Super-stuffed Monte-cristo Sandwiches
- Servings: 4
|8 slices||Center Cut or Apple Wood Smoked Bacon|
|4||Large Eggs, beaten|
|Warm 1/4 Cup Half-and-half|
|¼ tsp||Grated Nutmeg or Ground -- Eyeball It|
|½ tsp||Coarse Ground Black Pepper -- Eyeball It|
|8||Thick Cut Sliced Whole-grain Soft Bread, white, or challah|
|½ cup||Brown Mustard|
|½ cup||Whole Berry Cranberry Sauce|
|½ lb sliced||Havarti Cheese|
|1 lb sliced||Ham|
|1 lb sliced||Turkey Breast|
|1½ cups||Medium To Dark Amber Maple Syrup|
Heat a griddle pan or large skillet over medium high heat. Cook bacon and remove to paper towels to drain, 5 minutes. Drain off fat. Reheat griddle over medium heat. Make sandwiches in 2 batches.

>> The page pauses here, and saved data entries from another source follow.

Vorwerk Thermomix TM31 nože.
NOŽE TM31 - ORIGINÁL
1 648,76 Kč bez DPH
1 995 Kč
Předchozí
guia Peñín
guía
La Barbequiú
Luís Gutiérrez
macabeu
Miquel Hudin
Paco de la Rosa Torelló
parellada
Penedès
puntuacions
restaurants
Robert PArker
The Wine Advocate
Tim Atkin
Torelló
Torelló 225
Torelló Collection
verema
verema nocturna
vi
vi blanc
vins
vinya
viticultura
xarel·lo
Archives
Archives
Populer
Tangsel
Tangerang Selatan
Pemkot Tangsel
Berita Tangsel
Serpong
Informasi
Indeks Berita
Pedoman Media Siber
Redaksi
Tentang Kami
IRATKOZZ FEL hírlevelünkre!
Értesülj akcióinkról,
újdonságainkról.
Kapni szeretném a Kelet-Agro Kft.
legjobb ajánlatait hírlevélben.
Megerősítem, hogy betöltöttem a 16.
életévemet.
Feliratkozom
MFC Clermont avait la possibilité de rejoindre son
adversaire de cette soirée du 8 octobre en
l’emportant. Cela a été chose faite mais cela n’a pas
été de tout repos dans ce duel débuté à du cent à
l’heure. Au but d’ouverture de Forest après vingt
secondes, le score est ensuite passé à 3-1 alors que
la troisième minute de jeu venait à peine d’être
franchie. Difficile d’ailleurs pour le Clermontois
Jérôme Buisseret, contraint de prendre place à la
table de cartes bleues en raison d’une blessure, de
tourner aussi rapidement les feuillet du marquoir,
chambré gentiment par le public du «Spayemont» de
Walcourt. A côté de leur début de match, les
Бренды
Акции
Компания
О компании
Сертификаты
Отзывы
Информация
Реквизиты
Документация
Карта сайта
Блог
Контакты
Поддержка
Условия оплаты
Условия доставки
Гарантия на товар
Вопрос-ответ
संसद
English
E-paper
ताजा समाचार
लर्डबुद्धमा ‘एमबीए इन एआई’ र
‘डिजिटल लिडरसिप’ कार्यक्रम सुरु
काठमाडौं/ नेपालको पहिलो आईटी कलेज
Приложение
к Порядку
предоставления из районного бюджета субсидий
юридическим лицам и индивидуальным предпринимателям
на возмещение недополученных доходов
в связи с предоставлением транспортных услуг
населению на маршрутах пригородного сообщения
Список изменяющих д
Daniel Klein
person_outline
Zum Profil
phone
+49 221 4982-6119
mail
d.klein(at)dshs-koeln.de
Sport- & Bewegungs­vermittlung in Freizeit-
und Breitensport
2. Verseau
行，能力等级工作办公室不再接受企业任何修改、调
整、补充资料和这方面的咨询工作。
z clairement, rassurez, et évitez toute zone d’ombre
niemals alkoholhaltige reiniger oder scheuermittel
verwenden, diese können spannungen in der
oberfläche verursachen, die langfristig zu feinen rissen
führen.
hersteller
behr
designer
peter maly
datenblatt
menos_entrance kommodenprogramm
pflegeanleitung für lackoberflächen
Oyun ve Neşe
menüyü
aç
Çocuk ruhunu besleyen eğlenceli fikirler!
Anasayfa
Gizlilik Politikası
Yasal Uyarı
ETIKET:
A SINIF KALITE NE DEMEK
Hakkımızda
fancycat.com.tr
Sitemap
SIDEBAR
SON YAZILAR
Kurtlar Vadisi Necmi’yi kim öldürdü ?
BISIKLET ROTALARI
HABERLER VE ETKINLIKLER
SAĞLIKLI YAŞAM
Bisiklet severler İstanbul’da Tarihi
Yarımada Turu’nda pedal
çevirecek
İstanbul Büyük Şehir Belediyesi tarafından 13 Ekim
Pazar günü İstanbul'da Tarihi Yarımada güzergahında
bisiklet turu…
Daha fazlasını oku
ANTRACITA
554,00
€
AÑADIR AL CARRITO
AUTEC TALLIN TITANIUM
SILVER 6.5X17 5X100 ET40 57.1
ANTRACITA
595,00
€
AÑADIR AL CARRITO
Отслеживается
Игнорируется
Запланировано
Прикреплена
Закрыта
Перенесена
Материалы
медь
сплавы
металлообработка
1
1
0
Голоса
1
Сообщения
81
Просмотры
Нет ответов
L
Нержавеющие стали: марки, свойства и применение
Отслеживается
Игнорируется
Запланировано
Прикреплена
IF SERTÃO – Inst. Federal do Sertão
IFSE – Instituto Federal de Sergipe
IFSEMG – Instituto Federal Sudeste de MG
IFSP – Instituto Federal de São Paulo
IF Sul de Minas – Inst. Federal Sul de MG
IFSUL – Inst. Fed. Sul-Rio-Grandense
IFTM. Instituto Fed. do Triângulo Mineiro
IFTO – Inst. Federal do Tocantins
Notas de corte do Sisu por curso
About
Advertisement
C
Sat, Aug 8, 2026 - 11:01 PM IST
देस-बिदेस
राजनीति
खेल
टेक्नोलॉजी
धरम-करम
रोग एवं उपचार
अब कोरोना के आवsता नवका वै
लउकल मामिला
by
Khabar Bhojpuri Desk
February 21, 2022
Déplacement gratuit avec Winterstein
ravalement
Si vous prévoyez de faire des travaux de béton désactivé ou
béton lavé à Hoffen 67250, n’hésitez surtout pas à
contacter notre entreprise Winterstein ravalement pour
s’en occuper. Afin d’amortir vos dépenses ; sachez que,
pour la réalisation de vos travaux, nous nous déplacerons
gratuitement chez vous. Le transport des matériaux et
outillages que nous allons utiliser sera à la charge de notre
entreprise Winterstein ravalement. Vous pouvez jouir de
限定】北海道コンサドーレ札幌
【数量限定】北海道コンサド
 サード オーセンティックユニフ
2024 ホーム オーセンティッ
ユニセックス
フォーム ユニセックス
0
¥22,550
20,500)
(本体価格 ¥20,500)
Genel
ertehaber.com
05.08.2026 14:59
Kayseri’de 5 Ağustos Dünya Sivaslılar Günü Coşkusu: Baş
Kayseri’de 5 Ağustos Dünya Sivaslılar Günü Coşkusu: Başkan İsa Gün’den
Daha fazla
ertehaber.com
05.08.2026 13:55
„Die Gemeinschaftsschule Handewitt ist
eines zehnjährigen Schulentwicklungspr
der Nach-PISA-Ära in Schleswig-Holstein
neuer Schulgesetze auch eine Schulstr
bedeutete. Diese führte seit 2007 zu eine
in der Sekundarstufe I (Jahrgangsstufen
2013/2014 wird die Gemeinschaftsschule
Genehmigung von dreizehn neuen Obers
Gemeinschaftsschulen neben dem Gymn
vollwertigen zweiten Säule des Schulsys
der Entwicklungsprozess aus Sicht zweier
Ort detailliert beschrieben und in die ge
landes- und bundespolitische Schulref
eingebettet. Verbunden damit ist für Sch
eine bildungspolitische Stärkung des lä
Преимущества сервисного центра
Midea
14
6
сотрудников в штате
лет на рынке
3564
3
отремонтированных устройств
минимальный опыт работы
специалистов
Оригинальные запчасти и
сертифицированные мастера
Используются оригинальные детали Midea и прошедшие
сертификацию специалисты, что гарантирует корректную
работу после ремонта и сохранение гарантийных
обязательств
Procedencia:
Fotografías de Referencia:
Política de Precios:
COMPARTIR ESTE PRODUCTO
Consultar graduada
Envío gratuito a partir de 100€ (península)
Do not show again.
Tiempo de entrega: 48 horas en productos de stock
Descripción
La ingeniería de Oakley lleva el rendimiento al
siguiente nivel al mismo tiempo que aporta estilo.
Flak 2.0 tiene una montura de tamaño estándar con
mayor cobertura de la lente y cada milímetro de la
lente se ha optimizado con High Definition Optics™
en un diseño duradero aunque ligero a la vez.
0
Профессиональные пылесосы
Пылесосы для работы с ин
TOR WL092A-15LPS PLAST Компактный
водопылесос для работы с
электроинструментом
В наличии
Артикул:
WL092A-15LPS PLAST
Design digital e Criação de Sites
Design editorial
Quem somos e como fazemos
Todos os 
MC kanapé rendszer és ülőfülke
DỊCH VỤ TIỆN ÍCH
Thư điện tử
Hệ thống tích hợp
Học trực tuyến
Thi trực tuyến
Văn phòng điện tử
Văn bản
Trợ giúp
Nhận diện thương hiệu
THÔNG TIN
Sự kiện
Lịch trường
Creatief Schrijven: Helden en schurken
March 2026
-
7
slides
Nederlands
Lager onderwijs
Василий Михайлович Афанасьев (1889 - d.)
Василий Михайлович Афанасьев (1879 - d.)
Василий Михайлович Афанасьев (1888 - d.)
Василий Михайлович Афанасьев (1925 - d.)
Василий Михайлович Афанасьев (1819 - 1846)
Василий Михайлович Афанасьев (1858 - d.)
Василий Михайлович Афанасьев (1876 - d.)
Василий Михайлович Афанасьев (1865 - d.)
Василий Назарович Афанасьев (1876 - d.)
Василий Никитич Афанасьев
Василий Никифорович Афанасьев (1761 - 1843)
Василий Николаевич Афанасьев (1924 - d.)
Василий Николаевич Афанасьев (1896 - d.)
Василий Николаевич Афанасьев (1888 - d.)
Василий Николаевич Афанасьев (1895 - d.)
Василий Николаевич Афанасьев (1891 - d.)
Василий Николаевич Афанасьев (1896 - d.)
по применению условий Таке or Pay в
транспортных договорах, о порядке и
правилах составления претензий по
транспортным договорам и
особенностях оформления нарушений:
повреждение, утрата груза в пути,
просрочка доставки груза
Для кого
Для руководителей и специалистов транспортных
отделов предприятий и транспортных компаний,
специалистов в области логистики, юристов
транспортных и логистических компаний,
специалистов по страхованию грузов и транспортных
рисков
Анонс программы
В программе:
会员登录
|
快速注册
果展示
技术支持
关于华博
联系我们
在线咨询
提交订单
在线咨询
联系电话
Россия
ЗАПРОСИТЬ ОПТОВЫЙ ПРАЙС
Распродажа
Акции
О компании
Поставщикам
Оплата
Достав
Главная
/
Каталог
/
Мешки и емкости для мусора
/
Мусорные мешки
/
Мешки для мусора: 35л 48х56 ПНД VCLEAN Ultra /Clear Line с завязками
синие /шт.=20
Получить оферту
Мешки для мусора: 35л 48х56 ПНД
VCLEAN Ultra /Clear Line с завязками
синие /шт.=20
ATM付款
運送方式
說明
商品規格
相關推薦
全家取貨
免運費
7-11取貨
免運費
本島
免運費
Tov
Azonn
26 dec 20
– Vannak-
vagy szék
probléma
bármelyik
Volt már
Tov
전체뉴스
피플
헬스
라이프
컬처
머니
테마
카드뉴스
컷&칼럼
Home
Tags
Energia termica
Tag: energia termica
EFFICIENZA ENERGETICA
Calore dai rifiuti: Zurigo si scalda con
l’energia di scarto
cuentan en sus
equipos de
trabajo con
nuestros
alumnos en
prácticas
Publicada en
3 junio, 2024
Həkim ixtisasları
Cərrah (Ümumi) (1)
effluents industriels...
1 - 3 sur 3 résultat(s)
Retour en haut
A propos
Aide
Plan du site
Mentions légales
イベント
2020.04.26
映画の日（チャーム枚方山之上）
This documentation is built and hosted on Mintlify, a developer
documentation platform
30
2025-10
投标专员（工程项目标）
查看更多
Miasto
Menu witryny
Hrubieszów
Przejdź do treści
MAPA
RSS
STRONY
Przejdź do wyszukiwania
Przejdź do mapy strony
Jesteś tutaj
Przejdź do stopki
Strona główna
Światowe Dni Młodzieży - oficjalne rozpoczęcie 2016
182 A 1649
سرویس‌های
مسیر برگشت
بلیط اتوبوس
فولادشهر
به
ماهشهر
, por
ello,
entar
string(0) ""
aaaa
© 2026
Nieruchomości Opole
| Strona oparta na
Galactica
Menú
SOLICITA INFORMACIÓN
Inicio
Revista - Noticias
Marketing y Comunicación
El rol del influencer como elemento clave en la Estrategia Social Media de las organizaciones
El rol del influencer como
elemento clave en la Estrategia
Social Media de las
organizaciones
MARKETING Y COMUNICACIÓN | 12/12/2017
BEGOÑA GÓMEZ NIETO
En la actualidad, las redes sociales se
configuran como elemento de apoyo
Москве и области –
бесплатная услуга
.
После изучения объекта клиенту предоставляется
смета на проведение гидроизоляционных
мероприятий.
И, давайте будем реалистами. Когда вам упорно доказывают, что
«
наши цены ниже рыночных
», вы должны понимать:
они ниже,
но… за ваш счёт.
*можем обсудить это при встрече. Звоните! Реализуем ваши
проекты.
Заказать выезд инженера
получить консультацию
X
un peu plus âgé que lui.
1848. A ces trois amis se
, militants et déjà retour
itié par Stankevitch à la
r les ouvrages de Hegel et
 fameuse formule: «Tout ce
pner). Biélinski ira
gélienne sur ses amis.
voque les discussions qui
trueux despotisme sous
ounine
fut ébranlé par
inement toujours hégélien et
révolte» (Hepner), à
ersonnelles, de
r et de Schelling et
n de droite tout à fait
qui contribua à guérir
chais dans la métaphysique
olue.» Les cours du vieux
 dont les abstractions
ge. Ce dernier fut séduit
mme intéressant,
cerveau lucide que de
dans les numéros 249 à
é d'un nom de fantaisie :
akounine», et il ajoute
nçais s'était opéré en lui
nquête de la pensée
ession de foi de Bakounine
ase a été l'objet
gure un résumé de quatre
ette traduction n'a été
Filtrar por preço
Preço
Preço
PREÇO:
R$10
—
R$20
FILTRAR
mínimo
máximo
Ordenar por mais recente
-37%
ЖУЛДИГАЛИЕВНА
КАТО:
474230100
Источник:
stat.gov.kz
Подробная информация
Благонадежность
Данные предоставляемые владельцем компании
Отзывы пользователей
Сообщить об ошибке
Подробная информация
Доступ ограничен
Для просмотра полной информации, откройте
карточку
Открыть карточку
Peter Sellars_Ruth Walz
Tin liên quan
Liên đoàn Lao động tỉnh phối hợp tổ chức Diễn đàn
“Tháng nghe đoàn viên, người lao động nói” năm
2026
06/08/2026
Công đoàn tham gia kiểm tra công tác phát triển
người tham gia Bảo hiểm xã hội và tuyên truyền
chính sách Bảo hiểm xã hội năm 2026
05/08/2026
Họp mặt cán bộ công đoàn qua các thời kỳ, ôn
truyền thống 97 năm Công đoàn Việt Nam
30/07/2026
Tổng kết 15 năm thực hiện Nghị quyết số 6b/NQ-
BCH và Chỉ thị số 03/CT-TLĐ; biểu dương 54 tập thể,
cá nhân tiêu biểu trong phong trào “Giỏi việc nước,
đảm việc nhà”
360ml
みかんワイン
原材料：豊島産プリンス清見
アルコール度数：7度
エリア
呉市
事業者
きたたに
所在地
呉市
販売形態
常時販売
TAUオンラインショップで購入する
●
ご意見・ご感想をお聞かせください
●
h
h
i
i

Beat eggs with half-and-half, nutmeg and pepper. Add 1 tablespoon butter to the griddle or pan and melt. Turn 4 slices bread in batter, and then add to griddle or pan. Turn bread after it browns, 2 to 3 minutes.
Top 2 bread slices with mustard, the other 2 with cranberry sauce. Add 2 slices of cheese and bacon on the cranberry covered bread. Add ham, then turkey to the mustard covered bread. Use a spatula to assemble 2 sandwiches and turn and press gently to set sandwiches in place.
Repeat to make 2 more sandwiches. Cut sandwiches from corner to corner. Heat the syrup in microwave safe container for 30 seconds. Drizzle syrup over sandwiches at the table.